Who besides guys like me are part of the reality-based community? Many of the other elected officials in Washington, it would seem. A group of Democratic and Republican members of Congress were called in to discuss Iraq sometime before the October 2002 vote authorizing Bush to move forward. A Republican senator recently told Time Magazine that the president walked in and said: ”Look, I want your vote. I’m not going to debate it with you.” When one of the senators began to ask a question, Bush snapped, ”Look, I’m not going to debate it with you.”If we’d wanted a hereditary monarchy, we could have kept the one we had. Believing that God prompts your every decision is no guarantee that God will do so. If you abandon your responsibility for thought, judgement, research, and counsel, you’ll be left with maybe a few small, still promptings from God, and a whole lot of noisy promptings from your own will and desire.

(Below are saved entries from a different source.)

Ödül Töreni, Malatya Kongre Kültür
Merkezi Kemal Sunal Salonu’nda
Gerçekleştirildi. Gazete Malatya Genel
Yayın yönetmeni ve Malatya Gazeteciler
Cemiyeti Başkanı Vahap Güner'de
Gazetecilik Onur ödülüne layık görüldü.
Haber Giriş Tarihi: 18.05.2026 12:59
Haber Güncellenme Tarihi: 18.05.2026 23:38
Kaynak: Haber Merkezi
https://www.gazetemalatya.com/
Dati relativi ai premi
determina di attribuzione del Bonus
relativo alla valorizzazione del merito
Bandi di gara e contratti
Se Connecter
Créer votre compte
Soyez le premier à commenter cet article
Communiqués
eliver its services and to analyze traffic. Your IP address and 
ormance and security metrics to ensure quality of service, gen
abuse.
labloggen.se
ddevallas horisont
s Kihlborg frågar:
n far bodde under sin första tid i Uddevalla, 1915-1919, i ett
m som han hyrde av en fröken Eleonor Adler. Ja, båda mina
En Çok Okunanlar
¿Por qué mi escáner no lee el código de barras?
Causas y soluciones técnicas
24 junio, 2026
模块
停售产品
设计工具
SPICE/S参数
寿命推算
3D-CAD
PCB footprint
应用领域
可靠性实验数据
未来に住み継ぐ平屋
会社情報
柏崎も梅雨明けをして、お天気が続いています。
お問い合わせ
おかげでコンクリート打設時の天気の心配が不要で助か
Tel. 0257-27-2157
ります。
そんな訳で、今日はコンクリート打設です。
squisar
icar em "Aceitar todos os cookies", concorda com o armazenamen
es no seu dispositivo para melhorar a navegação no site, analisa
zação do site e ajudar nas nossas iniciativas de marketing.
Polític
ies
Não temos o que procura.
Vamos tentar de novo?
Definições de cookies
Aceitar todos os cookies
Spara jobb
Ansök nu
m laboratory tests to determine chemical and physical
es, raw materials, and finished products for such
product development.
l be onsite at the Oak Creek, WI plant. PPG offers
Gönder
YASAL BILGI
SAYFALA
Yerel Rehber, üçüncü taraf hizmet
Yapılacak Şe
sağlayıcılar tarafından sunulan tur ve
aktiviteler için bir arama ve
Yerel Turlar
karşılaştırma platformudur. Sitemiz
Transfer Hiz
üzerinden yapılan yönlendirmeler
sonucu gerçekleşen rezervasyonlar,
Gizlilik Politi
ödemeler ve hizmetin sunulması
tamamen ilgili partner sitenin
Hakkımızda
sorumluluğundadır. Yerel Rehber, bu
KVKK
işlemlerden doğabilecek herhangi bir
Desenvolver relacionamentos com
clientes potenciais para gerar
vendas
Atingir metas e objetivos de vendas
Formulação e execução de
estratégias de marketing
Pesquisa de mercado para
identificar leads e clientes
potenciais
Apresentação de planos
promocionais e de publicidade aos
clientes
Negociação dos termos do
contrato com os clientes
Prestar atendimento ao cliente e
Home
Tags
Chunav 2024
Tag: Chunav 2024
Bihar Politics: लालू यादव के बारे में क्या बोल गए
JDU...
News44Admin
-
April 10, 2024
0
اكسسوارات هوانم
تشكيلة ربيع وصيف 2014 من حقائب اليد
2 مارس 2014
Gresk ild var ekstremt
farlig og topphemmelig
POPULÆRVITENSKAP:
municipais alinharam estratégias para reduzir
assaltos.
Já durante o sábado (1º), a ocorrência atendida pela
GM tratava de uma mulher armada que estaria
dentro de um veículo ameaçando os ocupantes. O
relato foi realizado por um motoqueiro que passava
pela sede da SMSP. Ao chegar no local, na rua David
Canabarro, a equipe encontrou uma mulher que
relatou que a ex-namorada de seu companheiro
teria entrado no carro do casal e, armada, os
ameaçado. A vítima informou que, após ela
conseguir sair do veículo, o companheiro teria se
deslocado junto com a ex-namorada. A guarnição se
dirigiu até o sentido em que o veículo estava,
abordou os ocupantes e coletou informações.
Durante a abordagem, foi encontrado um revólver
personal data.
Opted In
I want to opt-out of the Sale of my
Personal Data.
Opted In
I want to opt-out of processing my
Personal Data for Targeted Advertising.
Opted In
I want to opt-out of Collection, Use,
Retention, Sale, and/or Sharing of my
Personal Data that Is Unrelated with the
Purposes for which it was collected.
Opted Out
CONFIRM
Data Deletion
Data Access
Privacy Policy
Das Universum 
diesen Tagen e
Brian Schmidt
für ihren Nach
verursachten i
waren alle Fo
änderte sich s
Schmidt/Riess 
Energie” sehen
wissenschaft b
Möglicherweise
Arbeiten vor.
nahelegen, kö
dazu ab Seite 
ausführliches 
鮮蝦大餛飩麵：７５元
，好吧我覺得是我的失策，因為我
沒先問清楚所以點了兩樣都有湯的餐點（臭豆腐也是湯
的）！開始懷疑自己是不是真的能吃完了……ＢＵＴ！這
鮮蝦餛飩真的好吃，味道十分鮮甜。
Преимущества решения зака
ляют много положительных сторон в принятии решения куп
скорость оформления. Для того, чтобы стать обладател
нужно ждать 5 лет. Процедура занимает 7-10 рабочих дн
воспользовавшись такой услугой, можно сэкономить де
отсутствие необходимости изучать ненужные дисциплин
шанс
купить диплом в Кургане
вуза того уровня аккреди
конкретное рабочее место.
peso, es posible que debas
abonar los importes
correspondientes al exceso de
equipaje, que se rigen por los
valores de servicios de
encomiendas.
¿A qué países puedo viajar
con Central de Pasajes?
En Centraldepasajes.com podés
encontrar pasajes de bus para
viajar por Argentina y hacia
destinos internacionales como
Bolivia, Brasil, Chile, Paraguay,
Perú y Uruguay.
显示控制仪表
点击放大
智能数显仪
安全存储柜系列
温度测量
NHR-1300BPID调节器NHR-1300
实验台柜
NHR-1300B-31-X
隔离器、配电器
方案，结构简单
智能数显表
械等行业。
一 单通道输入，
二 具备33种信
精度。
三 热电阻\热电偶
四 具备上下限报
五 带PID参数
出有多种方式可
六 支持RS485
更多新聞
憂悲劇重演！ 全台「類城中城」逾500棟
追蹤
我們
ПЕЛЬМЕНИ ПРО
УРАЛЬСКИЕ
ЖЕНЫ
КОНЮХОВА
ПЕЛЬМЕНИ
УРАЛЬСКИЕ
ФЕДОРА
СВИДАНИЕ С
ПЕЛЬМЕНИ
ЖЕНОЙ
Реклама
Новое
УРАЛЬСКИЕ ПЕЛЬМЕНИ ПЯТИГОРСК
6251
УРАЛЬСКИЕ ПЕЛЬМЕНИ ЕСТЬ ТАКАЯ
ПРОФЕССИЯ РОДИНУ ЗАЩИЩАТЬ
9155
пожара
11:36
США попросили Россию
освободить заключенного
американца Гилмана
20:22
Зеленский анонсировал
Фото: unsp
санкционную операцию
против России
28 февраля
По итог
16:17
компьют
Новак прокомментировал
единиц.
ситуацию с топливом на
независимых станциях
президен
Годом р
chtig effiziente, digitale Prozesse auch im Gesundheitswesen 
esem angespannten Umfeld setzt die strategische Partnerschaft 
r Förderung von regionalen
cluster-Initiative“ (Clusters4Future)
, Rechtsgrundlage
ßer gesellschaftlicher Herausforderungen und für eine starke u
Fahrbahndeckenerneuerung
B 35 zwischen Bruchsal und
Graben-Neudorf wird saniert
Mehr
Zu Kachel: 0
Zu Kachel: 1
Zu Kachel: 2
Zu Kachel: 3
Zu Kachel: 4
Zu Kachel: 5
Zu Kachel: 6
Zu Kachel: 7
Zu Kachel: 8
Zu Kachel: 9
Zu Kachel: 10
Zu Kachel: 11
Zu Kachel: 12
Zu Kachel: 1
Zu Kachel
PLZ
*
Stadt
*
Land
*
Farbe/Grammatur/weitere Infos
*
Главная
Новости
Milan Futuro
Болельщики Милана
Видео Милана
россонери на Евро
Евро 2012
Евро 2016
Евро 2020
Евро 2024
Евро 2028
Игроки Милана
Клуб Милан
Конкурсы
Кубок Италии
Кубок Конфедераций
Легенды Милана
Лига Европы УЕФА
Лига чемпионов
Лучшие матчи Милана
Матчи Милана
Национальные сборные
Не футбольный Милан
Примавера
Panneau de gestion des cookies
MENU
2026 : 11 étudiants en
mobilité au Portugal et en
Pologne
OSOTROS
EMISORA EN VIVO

The 9/11 commission did not directly address the question of whether Bush exerted influence over the intelligence community about the existence of weapons of mass destruction. That question will be investigated after the election, but if no tangible evidence of undue pressure is found, few officials or alumni of the administration whom I spoke to are likely to be surprised. ”If you operate in a certain way—by saying this is how I want to justify what I’ve already decided to do, and I don’t care how you pull it off—you guarantee that you’ll get faulty, one-sided information,” Paul O’Neill, who was asked to resign his post of treasury secretary in December 2002, said when we had dinner a few weeks ago. ”You don’t have to issue an edict, or twist arms, or be overt.” In a way, the president got what he wanted: a National Intelligence Estimate on W.M.D. that creatively marshaled a few thin facts, and then Colin Powell putting his credibility on the line at the United Nations in a show of faith. That was enough for George W. Bush to press forward and invade Iraq. As he told his quasi-memoirist, Bob Woodward, in ”Plan of Attack”: ”Going into this period, I was praying for strength to do the Lord’s will… . I’m surely not going to justify the war based upon God. Understand that. Nevertheless, in my case, I pray to be as good a messenger of his will as possible.”So Bush threw reasoned analysis out the window, and in its place found what he thought was God telling him to go to war with Iraq, which just happened to be what Bush—and all his favorite advisors—had been planning to do since well before the 2000 election.
This has nothing to do with religion. This is a combination of self-indulgence and Stupid Executive Tricks. If you believe that your will and imagination are the only determinants of success, the most you’ll get is what you’ve wanted and imagined. In Bush’s case, that’s simply not enough.